When sibling rivalry turns nasty
Money Magazine Australia|October 2021
Parents are asking for trouble if they play favourites when it comes to dividing up the estate
Susan Hely

Disputes between siblings can sometimes spiral out of control. In July brothers Garry and Malcolm Taylor were so jealous of their sister Kerrie’s appointment as executor of the estate of their late mother, Lois, that they took extreme revenge.

The brothers had previously unsuccessfully challenged their older sister’s role as executor and the County Court of Victoria ordered them to help Kerrie sell the family home in Murtoa, in north-western Victoria.

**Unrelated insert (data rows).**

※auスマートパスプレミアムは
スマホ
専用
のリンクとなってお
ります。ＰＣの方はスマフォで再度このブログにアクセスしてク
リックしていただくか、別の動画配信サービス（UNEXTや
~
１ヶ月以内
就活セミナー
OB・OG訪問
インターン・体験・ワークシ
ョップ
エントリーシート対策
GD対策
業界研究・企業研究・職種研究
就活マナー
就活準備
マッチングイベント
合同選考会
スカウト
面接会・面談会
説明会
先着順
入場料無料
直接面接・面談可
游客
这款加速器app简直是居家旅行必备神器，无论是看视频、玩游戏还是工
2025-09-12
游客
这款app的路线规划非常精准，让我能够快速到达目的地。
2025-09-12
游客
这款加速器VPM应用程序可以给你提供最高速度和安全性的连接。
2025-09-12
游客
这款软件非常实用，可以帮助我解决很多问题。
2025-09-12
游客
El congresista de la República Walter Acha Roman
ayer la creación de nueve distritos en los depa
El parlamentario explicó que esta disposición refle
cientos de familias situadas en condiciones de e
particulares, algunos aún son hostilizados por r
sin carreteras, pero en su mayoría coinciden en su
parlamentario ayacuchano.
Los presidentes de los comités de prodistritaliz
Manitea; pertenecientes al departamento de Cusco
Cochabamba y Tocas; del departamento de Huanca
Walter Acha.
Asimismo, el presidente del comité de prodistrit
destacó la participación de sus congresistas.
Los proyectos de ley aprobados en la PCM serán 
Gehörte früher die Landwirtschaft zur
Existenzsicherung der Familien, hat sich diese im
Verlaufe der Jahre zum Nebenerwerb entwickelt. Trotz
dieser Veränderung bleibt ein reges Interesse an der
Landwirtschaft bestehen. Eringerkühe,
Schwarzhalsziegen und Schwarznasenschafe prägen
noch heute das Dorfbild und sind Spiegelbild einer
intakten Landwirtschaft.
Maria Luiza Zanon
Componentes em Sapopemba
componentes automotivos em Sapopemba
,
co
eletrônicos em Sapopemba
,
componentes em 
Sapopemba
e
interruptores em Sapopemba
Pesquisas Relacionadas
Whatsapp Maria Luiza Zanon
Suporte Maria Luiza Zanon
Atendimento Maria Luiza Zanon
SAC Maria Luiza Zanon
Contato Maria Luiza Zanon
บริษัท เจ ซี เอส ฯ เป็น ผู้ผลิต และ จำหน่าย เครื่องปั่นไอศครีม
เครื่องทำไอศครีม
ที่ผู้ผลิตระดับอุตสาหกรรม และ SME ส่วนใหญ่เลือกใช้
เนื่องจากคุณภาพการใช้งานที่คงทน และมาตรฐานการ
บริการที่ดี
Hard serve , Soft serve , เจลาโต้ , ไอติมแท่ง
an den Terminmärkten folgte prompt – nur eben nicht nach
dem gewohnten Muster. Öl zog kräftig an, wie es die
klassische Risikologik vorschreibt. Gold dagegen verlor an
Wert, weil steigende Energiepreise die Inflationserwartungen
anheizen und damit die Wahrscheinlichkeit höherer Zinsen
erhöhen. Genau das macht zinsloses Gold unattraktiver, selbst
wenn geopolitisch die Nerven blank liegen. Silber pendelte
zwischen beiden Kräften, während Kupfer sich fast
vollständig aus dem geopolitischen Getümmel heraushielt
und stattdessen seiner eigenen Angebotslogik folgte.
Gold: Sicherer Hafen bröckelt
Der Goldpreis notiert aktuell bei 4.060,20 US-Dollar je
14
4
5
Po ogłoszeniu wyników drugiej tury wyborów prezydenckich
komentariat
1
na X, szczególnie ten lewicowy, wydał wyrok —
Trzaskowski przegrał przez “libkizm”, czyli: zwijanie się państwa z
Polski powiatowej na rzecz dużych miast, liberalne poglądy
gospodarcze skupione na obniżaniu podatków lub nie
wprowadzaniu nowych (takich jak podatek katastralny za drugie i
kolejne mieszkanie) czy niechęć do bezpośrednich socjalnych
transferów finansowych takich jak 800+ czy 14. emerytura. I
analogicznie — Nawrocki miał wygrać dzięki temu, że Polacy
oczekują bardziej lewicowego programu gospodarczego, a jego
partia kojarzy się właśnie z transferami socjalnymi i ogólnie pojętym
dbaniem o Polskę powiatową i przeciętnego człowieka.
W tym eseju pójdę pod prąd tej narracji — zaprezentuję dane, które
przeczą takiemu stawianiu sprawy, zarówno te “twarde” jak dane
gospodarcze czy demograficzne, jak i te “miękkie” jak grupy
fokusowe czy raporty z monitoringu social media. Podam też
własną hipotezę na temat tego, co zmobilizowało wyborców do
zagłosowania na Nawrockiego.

A day before the home was going to auction, the pair flew down from Queensland, hired a car, and drove to the home where they went on a rampage. They hired an excavator and rammed the machine’s bucket through the walls, trashing the home so their sister would not “get a cent”.

The value of the property plunged from $95,000 to just $7500. After the brothers were charged, they offered to pay their sister a reasonable sum as compensation for what would have been her share of the house sale proceeds. The judge, Michael Cahill, who fined them $21,000, said, “You were laughing when you destroyed your, and your sister’s, inheritance. Now the world is laughing at your stupidity”.

This is an extreme case of siblings who have become so emotional about another sibling’s role that they lost all perspective.

As parents, you don’t want anything so bitter to tear your family apart. But I am hearing more stories about siblings who have fallen out. It has happened in my own family.

Often it involves a favored child who has received special treatment from the parents. It becomes an emotional and sometimes obsessive issue for other siblings as they grow older. In the worst-case scenario, siblings can end up fighting, particularly over the family home. When lawyers are engaged the costs can become enormous.

Family wealth is supposed to bring joy and pleasure to parents, their kids, and grandkids, but sadly it can also create a good deal of grief when family members fall out.

As a parent, I try to be fair to my children. I know sibling rivalry can end badly from my own experience.

When kids are young, the concept of being fair means treating them equally. If you buy one ice cream, you buy ice-creams for your other kids. The value of Christmas and birthday presents for each child is roughly comparable.